Data records:
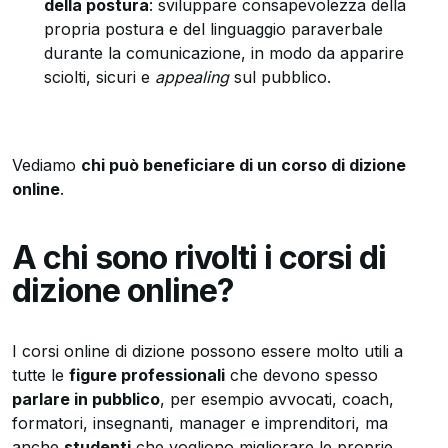
della postura
: sviluppare consapevolezza della
propria postura e del linguaggio paraverbale
durante la comunicazione, in modo da apparire
sciolti, sicuri e
appealing
sul pubblico.
Vediamo
chi può beneficiare di un corso di dizione
online
.
A chi sono rivolti i corsi di
dizione online?
I corsi online di dizione possono essere molto utili a
tutte le
figure professionali
che devono spesso
parlare in pubblico
, per esempio avvocati, coach,
formatori, insegnanti, manager e imprenditori, ma
anche
studenti
che vogliono migliorare le proprie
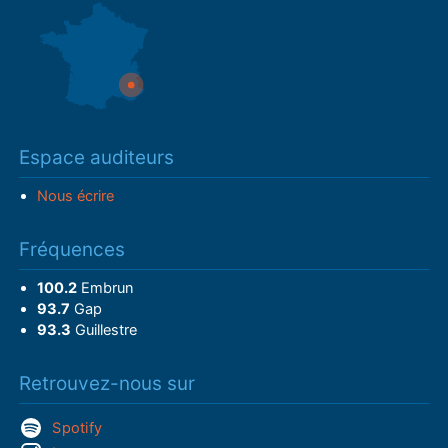
Espace auditeurs
Nous écrire
Fréquences
100.2
Embrun
93.7
Gap
93.3
Guillestre
Retrouvez-nous sur
Spotify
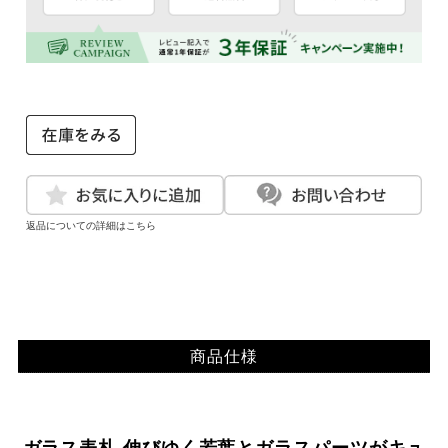
返品についての詳細はこちら
商品仕様
ガラス表札 伸びゆく若葉とガラスパーツがキュ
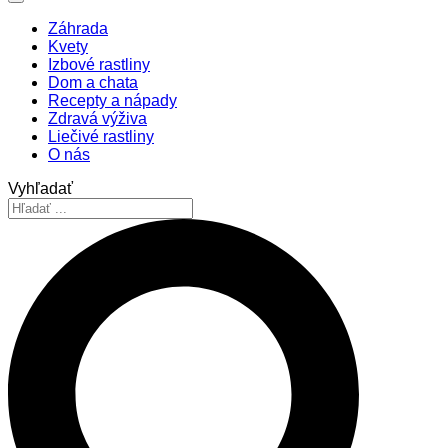
Záhrada
Kvety
Izbové rastliny
Dom a chata
Recepty a nápady
Zdravá výživa
Liečivé rastliny
O nás
Vyhľadať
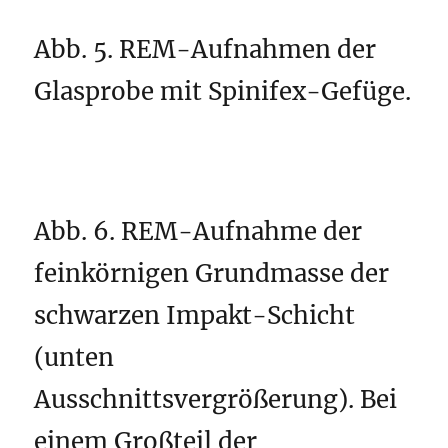
Abb. 5. REM-Aufnahmen der
Glasprobe mit Spinifex-Gefüge.
Abb. 6. REM-Aufnahme der
feinkörnigen Grundmasse der
schwarzen Impakt-Schicht
(unten
Ausschnittsvergrößerung). Bei
einem Großteil der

▶ [Your task]
Return each line of the entries that holds the string "della".

▶ [Result for this exercise]
della postura
: sviluppare consapevolezza della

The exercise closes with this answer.